È la grande novità del Mondiale per club, in corso in questi giorni in Marocco: il “filo diretto” tra l’arbitro e il pubblico, col direttore di gara che comunica le decisioni prese col VAR agli spettatori sugli spalti. Il meccanismo è molto semplice: all’arbitro basta premere un pulsante, parlare attraverso il microfono, e la sua voce viene trasmessa dagli altoparlanti dello stadio.
Tanto semplice il meccanismo, quanto complesse le implicazioni e le conseguenze di questa svolta storica. Come interpretare la novità? Quali gli scenari per il futuro dell’arbitraggio? E cosa succederà in Italia, nella nostra Serie A? Abbiamo chiesto un’opinione al nostro Gianpaolo Calvarese.
L’ex arbitro teramano ha vissuto tutti i cambiamenti più recenti nella storia dell’arbitraggio in Italia: dall’introduzione degli auricolari a quella degli addizionali, fino ad arrivare al VAR, nel 2016. “Un arbitro avrebbe dato qualunque cosa per rivedere rivedere alla moviola quello che tutti gli altri, spettatori a casa e allo stadio, vedevano già“. Insomma, un’ingiustizia da colmare, una disparità che non poteva essere risolta altrimenti: in uno stadio ci sono decine di telecamere che consentono di avere altrettante visuali, l’arbitro ha solo la propria più quella dell’assistente e del quarto uomo. Spesso l’errore derivava, nell’epoca pre-VAR, proprio da questo limite oggettivo.

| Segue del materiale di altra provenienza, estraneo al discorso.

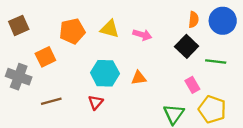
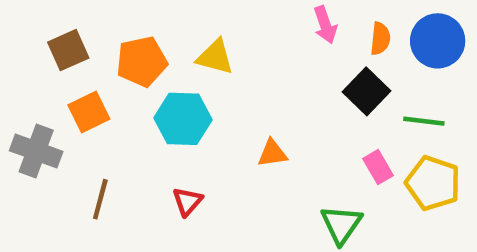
brown square: (19, 25) -> (68, 50), moved
pink arrow: (142, 35) -> (325, 25), moved, turned 54
cyan hexagon: (105, 73) -> (183, 119), moved
brown line: (51, 101) -> (100, 199), turned -60
yellow pentagon: (212, 109) -> (433, 183), moved

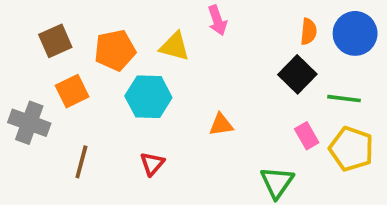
pink arrow: (325, 25) -> (217, 20), moved

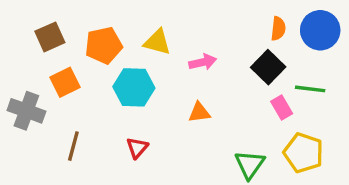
pink arrow: (217, 20) -> (203, 62), moved, turned -84
pink rectangle: (307, 136) -> (282, 107), moved
yellow pentagon: (351, 149) -> (303, 153), moved

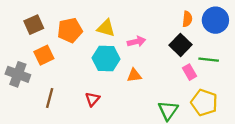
cyan hexagon: (134, 87) -> (106, 59), moved

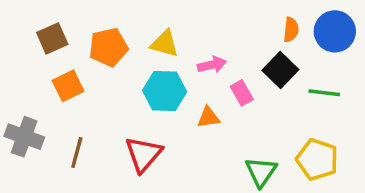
pink rectangle: (189, 72) -> (242, 93), moved
gray cross: (18, 74) -> (24, 137), moved
red triangle: (92, 99) -> (144, 154), size x1.6

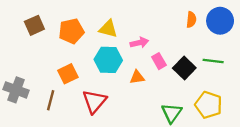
black square: (280, 70) -> (184, 68), moved
orange square: (68, 86) -> (68, 74), moved

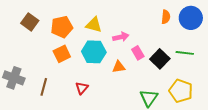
brown square: (34, 25) -> (30, 22), turned -30
orange square: (68, 74) -> (62, 54), moved
red triangle: (94, 101) -> (82, 88), size x0.6

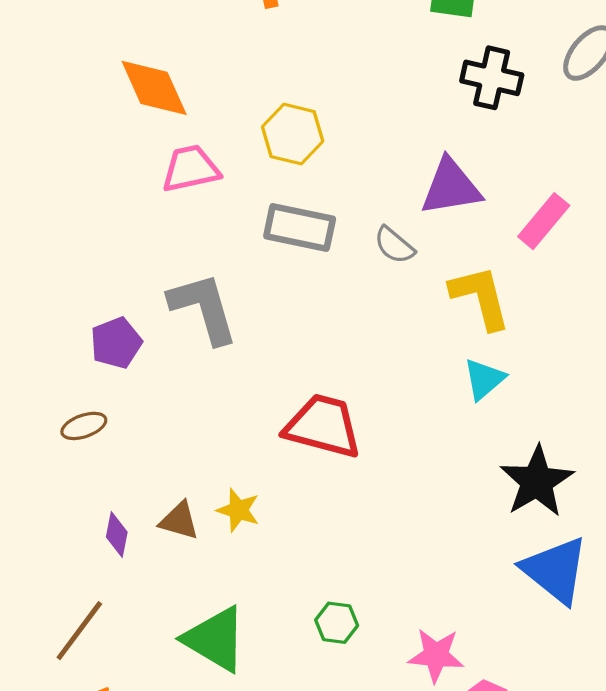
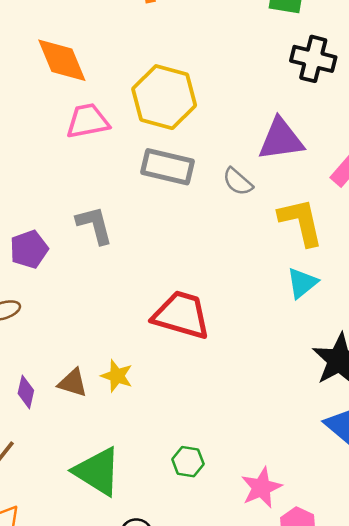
yellow hexagon: (293, 134) -> (164, 97), size x1.4
gray L-shape: (203, 308) -> (95, 225), size x0.7
pink star: (436, 655) -> (261, 488), turned -30

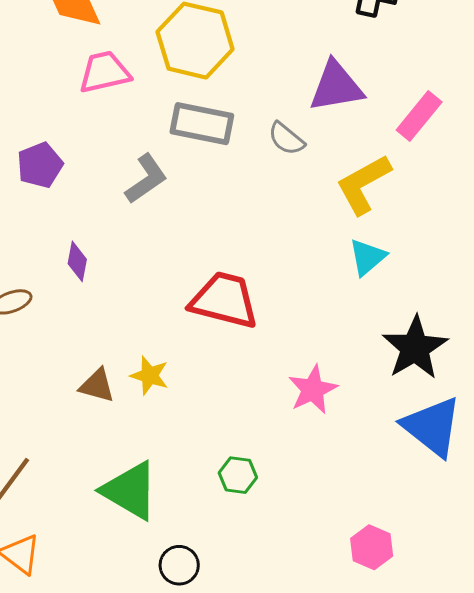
yellow L-shape: (301, 222) -> (363, 184), turned -104
gray L-shape: (95, 225) -> (146, 179), moved, turned 72
purple pentagon: (29, 249) -> (40, 165), moved
purple diamond: (26, 392) -> (77, 261), moved
pink star: (261, 488) -> (313, 390), moved

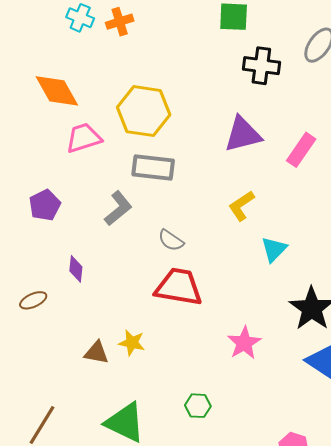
gray semicircle: (286, 139) -> (171, 240), moved
yellow L-shape: (363, 184) -> (241, 206), moved, size x0.7

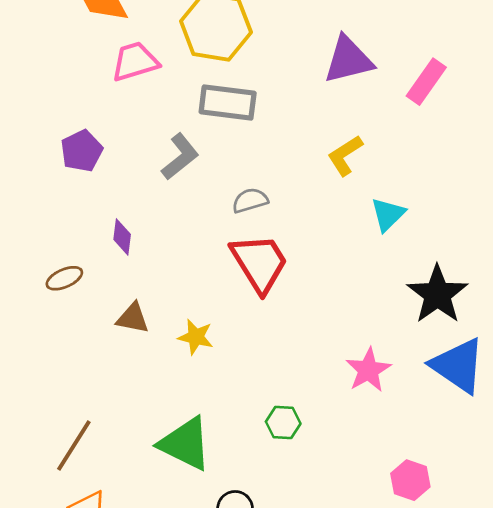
gray semicircle: (171, 240) -> (250, 200), turned 128
red trapezoid: (179, 287) -> (259, 263), turned 48
pink star: (244, 343) -> (368, 370), moved
brown triangle: (96, 353) -> (133, 318), moved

“Tutto quello che è tecnologia fa bene al calcio“: il VAR ha trasmesso ancora più credibilità alle decisioni arbitrali e al movimento in generale. Sempre nell’ottica della trasparenza e della credibilità, la diffusione pubblica del contenuto dei dialoghi tra arbitro e VAR sarebbe un’innovazione positiva: gli arbitri non hanno nulla da nascondere, e una tale novità potrebbe mettere da parte molta “dietrologia” di cui non ci siamo ancora liberati.
Ecco che quindi emerge un altro punto fondamentale: la necessità di fare un salto in avanti sul piano culturale che ci renda pronti a questa epocale novità, per evitare strumentalizzazioni sulle parole degli arbitri. Serve quindi un connubio tra tifosi, addetti ai lavori e arbitri, perché tutto possa funzionare al meglio.
Quello che abbiamo visto in Marocco, e cioè l’arbitro che comunica ai tifosi la decisione presa dopo l’On Field Review, è un’apertura storica, un primo passo compiuto verso la diffusione completa dei dialoghi tra direttore di gara e VAR. Ci sono però due aspetti che si possono migliorare, rispetto a quanto accaduto durante Al Ahly-Auckland City. Il primo è quello comunicativo: la divulgazione deve essere prioritaria rispetto all’elemento tecnico, e quindi i termini più specialistici (come DOGSO) dovrebbero essere “tradotti” in una forma più fruibile. Il secondo è più pragmatico: oggi il prodotto circola soprattutto in tv, dove l’audio dello speaker, lo stesso che veicola la voce dell’arbitro, si sente a malapena; servirà dunque settare questo aspetto perché tutti possano sentire distintamente e capire.
E in Italia? La FIGC ha precorso quasi tutti rispetto a ognuna delle innovazioni introdotte negli ultimi anni, compreso il VAR. I nostri arbitri sono fra i migliori al mondo, e gli ex direttori di gara sono diventati designatori a livello nazionale e internazionale. Per questo motivo, Gianluca Rocchi è al lavoro perché la stessa novità vista al Mondiale per club arrivi anche in Serie A: resta solo da capire quando e come questo accadrà.